Other things that you might want to track are the costs of:
Sales letters (Direct Mail)
Events (eg webinars, conferences etc)
Time spent on social media
Where there is a direct cost of the event or printing then these costs should be captured. If there’s no direct costs (for example social media) then you should value your time at the rate you expect to be paying yourself when the business start trading. So for example if you expect to be paying yourself $50 an hour and you spend 3 hours promoting your business on Facebook and Twitter, then the cost is 3 x $50 = $150.
Using a spreadsheet enter the costs of each piece of marketing activity that you do as part of your plan, so that you can see at a glance how much you’ve spent on advertising, brochures, web design etc etc.
You will need to keep this updated with the costs for each day/week/month/quarter – you’ll have to decide which is the most appropriate for your business. As you spend more money on the marketing activity you need to capture the costs and update the spreadsheet.
Whilst measuring the success of each activity can only be done once go live has happened you need to ensure that you have adequate mechanisms for caputring the results.

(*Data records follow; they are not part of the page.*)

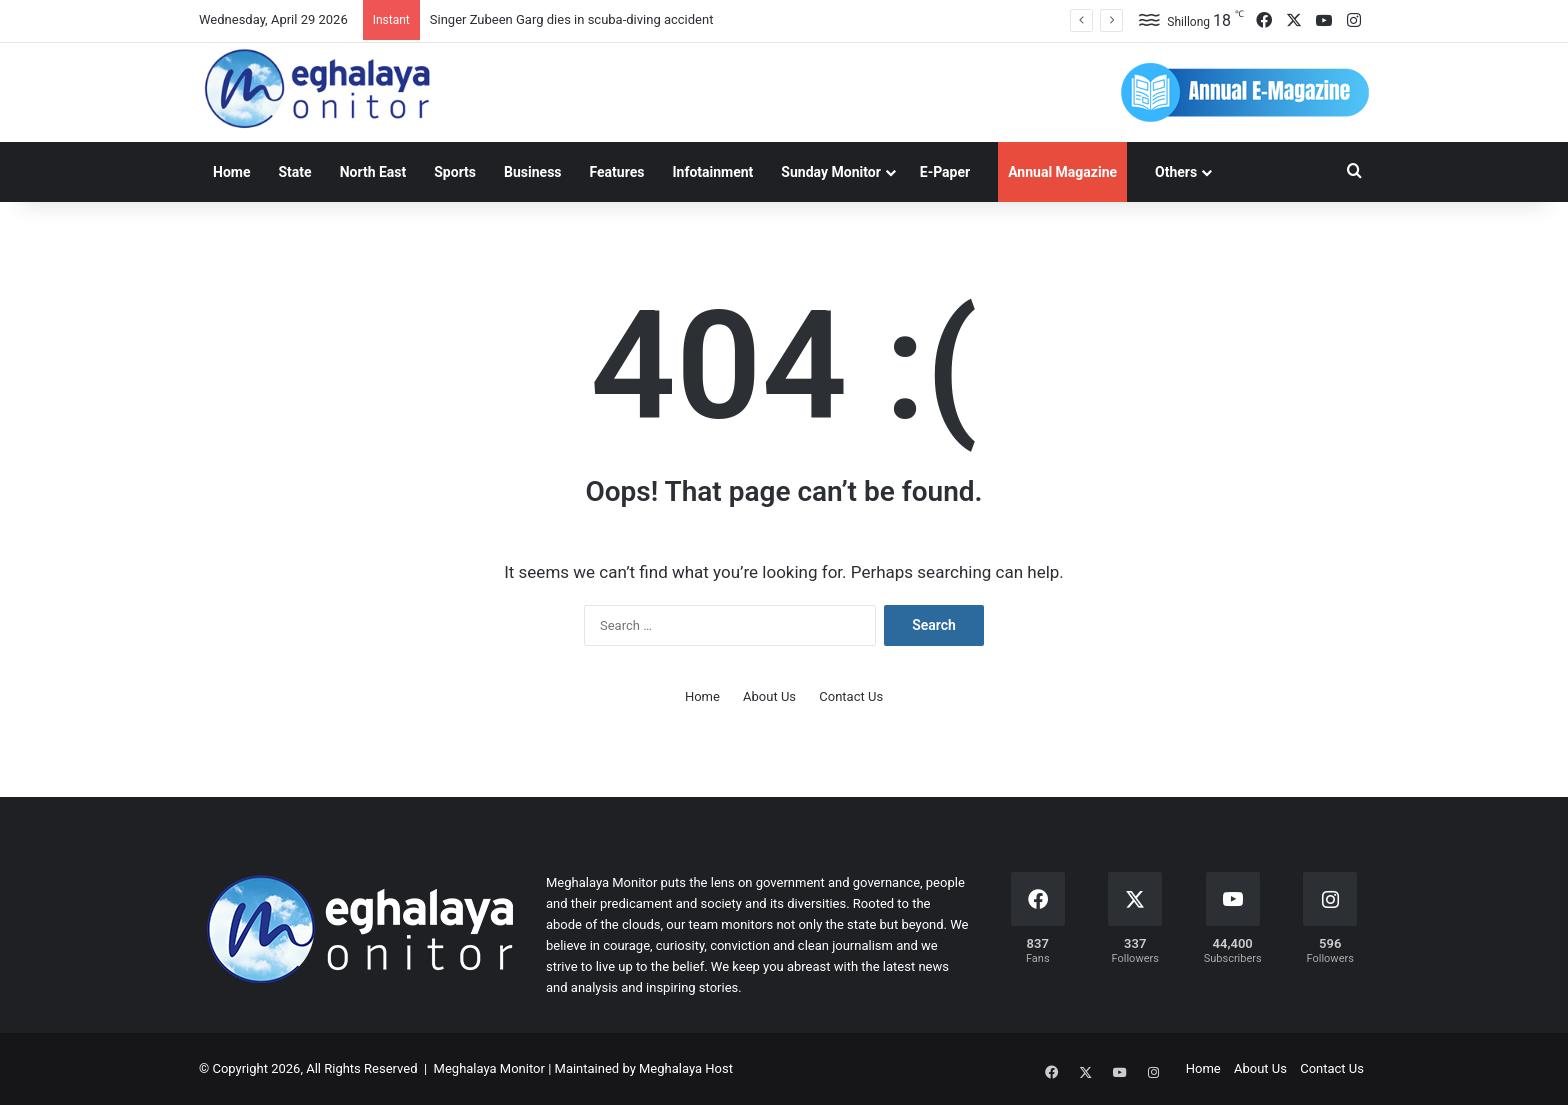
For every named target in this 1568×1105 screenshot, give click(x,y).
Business (532, 172)
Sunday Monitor (830, 172)
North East (373, 172)
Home (231, 172)
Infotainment (712, 172)
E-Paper (945, 172)
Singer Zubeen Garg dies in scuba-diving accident (572, 19)
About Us (769, 696)
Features (617, 172)
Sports (455, 172)
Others (1176, 172)
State (294, 172)
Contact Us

For example if you’re advertising in newspapers then you might want to advertise a unique telephone number for each advert you place. Or you may ask the buyer to call a number and ask for a specific person. With the name of the person changing between each advert. So whichever name someone is asking for will indicate where the saw the advert. You could do this in different ways or using different telephone numbers or even asking for different departments. (It doesn’t matter whether these names are real or not)
Another way is to simply ask whoever is buying from you where they heard about you and capture that information. You might have seen in the shopping carts of some websites a drop down box for you to tell the website owner where you heard about them. This is capturing the information. If you’re using the telephone as your mechanism for collecting sales then you’ll need to record the value of the sale manually against each type of marketing activity.
This is all aimed at identifying how successful each marketing activity is for you.
So, against each marketing activity that you set up in the spreadsheet above, enter the value of sales that can be attributed against line item. If you’re business is the sort of business that typically receives enquiries before sales then you should add the number of leads that you’ve had in a separate column on the spreadsheet, so that you can measure those too. For example a trade show might not generate much in the way of sales directly but may generate a number of enquiries which later turn into sales.
At the end of the period that you’re measuring simply divide the costs of each marketing activity in to the sales that can be attributed to each marketing activity.
If one marketing activity is costing you more money than it’s bringing in in sales and another is costing very little but generating a large return, then you should cut the activity in the low performing area and concentrate it in the area that generates the biggest return.